Avellino – Arriverà domani a Palazzo di Città la vertenza dei circa 100 dipendenti Alvi della provincia di Avellino. Per la verità il summit è stato convocato per motivazioni meramente burocratiche (proroga licenze) ma l’incontro sarà anche occasione per fare il punto sulla difficile situazione dei supermercati irpini dell’Alvi (4 ad Avellino e 1 a Cervinara).
Al tavolo convocato per le ore 12 dal primo cittadino di Avellino, Pino Galasso, e dall’assessore alle attività produttive Modestino Verrengia, sono state invitate tutte le sigle sindacali.

La vicenda del crac Alvi sembra assumere contorni sempre più negativi giorno dopo giorno. Una settimana fa, il Tribunale fallimentare di Salerno aveva infatti dichiarato il fallimento della Superalvi S.p.a., che gestiva fino allo scorso anno i punti vendita del gruppo in provincia di Salerno, e della Abellinum Market S.r.l. che operava nell’avellinese.

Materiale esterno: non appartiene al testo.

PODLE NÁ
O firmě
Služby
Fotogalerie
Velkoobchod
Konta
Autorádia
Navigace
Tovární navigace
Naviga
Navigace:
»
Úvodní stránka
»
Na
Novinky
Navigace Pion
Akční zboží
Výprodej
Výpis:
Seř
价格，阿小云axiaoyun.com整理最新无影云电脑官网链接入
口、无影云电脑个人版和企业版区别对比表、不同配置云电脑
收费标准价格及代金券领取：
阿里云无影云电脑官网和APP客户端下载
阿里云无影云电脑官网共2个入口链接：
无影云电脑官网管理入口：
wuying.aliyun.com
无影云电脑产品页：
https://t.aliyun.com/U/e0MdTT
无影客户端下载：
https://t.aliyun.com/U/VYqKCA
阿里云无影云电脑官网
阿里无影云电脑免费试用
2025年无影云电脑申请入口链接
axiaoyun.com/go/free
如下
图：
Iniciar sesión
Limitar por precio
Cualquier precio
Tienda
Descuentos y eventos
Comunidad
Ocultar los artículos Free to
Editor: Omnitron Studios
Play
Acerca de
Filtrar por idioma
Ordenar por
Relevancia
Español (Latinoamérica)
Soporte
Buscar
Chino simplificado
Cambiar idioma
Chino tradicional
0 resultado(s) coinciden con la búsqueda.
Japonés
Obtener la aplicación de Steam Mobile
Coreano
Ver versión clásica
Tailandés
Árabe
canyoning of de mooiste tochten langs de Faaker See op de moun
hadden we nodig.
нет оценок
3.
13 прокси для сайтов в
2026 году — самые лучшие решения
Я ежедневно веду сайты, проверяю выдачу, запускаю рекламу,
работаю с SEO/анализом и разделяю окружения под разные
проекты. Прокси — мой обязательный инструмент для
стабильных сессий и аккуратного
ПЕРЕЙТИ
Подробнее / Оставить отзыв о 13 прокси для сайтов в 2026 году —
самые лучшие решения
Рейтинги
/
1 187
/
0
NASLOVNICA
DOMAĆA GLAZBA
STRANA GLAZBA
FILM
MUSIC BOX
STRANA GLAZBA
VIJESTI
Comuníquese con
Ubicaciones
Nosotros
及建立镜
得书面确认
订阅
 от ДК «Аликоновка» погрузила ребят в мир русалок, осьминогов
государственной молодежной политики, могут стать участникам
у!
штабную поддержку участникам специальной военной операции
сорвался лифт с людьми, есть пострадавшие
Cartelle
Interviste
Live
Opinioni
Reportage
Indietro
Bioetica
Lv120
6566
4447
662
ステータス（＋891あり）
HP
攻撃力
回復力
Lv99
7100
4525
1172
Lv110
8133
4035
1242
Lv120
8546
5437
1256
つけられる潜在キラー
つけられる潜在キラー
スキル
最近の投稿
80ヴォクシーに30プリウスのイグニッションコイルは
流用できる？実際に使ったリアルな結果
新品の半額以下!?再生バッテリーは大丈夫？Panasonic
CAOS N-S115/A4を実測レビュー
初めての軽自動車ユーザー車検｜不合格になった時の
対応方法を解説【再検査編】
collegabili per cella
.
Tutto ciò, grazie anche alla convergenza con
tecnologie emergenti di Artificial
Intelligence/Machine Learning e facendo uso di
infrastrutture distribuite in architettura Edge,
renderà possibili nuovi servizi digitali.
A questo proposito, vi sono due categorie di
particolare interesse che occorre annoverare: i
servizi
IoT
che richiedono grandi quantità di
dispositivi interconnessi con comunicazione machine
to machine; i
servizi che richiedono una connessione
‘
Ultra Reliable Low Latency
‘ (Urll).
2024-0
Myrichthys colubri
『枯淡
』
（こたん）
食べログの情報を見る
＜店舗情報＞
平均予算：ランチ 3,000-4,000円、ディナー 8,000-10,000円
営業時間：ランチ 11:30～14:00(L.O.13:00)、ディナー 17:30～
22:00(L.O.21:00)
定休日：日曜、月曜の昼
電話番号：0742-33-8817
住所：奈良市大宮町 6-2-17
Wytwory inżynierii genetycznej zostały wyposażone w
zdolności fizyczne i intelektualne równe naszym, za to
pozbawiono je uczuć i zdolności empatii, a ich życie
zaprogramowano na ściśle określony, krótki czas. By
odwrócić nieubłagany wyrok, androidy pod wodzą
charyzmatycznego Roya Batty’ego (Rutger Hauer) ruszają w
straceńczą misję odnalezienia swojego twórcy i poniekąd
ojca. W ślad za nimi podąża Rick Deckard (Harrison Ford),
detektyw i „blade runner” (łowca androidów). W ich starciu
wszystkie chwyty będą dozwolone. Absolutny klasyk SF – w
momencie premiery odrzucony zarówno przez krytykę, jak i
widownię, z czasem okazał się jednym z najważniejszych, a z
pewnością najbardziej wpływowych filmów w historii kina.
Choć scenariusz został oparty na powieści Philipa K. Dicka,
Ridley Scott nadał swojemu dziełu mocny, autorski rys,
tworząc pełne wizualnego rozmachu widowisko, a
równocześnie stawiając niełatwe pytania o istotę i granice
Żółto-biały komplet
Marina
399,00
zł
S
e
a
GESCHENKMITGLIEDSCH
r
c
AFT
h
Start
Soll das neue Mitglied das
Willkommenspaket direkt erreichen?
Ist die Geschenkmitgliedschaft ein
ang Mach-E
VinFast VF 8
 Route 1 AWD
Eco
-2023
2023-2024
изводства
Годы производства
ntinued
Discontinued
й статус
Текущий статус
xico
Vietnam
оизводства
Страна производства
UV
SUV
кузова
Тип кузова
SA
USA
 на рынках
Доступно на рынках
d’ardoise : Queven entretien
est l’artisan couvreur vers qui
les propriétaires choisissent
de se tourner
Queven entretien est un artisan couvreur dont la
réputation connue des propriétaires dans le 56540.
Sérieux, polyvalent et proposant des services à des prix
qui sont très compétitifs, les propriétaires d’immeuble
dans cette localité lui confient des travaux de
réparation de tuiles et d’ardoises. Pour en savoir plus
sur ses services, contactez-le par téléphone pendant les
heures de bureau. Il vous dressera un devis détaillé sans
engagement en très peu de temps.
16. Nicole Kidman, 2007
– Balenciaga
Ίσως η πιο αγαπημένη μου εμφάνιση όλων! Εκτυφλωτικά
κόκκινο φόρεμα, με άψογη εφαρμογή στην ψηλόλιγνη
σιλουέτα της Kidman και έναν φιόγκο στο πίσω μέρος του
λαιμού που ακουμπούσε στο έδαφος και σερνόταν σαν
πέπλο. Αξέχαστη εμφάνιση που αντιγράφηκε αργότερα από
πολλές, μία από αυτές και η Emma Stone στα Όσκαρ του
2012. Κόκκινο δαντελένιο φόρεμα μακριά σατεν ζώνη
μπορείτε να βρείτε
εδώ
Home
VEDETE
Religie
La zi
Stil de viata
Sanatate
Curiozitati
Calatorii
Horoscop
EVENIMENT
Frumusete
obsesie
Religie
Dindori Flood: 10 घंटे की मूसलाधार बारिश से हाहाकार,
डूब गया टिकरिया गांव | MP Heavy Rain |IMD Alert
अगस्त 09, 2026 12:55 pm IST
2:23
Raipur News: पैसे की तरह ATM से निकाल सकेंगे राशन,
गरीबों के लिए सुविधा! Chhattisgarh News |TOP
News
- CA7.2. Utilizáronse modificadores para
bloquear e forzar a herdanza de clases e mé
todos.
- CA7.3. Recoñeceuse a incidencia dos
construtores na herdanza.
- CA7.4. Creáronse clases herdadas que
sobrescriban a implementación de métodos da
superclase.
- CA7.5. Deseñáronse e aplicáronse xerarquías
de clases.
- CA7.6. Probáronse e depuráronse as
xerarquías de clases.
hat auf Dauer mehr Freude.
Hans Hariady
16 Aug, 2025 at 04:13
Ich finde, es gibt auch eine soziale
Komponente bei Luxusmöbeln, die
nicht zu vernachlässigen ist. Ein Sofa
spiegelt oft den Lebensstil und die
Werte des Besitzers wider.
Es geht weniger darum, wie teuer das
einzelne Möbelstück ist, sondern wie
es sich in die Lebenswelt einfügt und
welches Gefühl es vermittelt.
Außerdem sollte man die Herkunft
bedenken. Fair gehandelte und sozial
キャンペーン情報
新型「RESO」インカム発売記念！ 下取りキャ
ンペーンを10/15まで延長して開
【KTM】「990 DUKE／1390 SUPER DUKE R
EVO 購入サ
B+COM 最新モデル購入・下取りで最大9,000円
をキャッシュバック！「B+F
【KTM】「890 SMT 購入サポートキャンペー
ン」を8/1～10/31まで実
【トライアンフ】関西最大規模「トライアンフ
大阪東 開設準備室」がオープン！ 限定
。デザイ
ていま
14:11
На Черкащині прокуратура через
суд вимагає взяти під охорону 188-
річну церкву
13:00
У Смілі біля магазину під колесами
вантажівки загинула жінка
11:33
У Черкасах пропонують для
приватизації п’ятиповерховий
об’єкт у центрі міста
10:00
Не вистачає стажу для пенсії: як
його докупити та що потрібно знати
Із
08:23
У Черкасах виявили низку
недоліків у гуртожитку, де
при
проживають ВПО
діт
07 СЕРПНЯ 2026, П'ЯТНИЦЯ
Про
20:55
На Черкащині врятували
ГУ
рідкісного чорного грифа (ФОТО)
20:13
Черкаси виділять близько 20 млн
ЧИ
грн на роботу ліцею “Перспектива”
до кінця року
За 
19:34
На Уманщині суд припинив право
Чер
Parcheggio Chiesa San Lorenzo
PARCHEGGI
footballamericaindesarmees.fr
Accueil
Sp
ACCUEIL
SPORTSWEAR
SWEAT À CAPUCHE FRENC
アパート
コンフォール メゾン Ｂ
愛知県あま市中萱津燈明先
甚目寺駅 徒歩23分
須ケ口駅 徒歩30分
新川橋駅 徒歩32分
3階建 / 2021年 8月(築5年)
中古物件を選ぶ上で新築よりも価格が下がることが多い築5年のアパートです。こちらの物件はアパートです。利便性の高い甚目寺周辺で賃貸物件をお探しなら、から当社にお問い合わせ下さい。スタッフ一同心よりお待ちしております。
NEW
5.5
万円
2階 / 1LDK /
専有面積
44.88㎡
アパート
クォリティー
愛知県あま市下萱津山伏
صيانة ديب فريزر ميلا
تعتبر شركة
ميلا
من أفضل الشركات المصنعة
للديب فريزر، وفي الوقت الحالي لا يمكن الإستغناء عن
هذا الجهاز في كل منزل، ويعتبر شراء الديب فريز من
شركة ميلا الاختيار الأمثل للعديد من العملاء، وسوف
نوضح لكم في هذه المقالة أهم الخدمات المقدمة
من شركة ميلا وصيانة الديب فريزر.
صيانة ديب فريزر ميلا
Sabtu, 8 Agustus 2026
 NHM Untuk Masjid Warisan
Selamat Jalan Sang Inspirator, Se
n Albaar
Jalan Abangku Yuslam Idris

Una ulteriore istanza di fallimento pende in capo all’Al.pa. Srl (l’udienza è fissata per domani 17 marzo), la società che ha rilevato da Superalvi una ventina di punti vendita ritenuti più strategici, compresi quelli irpini.
Gli ultimi due fallimenti toccano da vicino poche decine di lavoratori (27 della Superalvi e una quarantina dell’Abellinum Market) ma quello che pende in capo all’Al.pa. interessa, secondo stime sindacali, circa 700 dipendenti. Se domani il tribunale dovesse dichiarare fallita – così come sembra – anche l’Al.pa., questi lavoratori andrebbero a sommarsi a quelli (104 della Fisciano Logistica, 30 della D.O. Distribuzione Organizzativa, 30 della Sogedat, 30 della GDO) per i quali è stato avviato il percorso per accedere alla cassa integrazione ed agli altri venti ex Superalvi ed ex Iperalvi, messi in ferie ‘sine die’ e da 5 mesi senza stipendio.

I due ultimi fallimenti colpiscono quelli che un tempo rappresentavano i rami operativi del gruppo rispettivamente nel salernitano e nel resto d’Italia per Superalvi, nell’avellinese per Abellinum Market, prima che si avviasse una massiccia campagna di dismissione che ha visto ridurre i punti vendita della sola Superalvi da 120 a poco più di una ventina, poi ‘girati’ all’Al.pa.